A huge success and leap forward for dental science, this year’s Perio Workshop outcomes were the result of a significant collaboration between the European Federation of Periodontology (EFP) and European Organisation for Caries Research (ORCA).
Held in La Granja, Spain, over three days during November 2016, the workshop was sponsored by Colgate and attended by top-level international specialists from periodontology and cariology. Delegates worked together in mixed groups to create a framework for collaboration on reducing gum disease and caries – the two main causes of tooth loss.
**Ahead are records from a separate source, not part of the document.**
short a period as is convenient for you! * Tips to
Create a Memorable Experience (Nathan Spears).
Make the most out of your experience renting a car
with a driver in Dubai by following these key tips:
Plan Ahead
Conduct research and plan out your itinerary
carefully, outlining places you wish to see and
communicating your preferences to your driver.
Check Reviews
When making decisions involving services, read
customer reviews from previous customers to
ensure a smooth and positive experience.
Four working groups generated in-depth debate on:
- The role of microbial biofilm
- Interaction of lifestyle and systemic diseases with caries and gum disease
- Prevention and control at individual and society level
- Age-related effects on oral health.
Each group was co-chaired by an expert from ORCA and another from the EFP. Conclusions of these joint sessions are being reviewed and refined for publication in a special open-access supplement of the EFP’s Journal of Clinical Periodontology during 2017.
These outcomes will be the product of an unprecedented exchange of knowledge, approaches and methodologies from EFP and ORCA delegates. Given the profile and prestige of these specialists, the conclusions of Perio Workshop 2016 will set new global standards not just in Europe but across the globe in science and research on causes of people most often losing their teeth – either during childhood because of caries, or for the elderly due to periodontal disease.
‘Perio Workshop 2016 has been a fantastic opportunity to bring together the scientific culture and background of first-class scientists who very rarely work together,’ explained chairman Mariano Sanz.
‘We discussed all the common risk factors that make a person more susceptible to caries or periodontal disease – or both – including impact of sugar, the developmental aspect of teeth and periodontal tissues.
‘A key topic of Perio Workshop 2016 was geriatric dentistry. We went into detail on what occurs to our teeth as we are getting old. This is important as the EFP is willing to put renewed emphasis on the patient’s quality of life and wellbeing,’ Mariano explained. ‘This is a two-directional process. It is important to understand how caries and gum disease impact on our quality of life and wellbeing, but also the other way around: how social and economic factors can heavily influence these diseases.’
Both the EFP and ORCA are science-driven organisations based in Europe with a worldwide reach, as they lead the global conversation on periodontology and caries, respectively.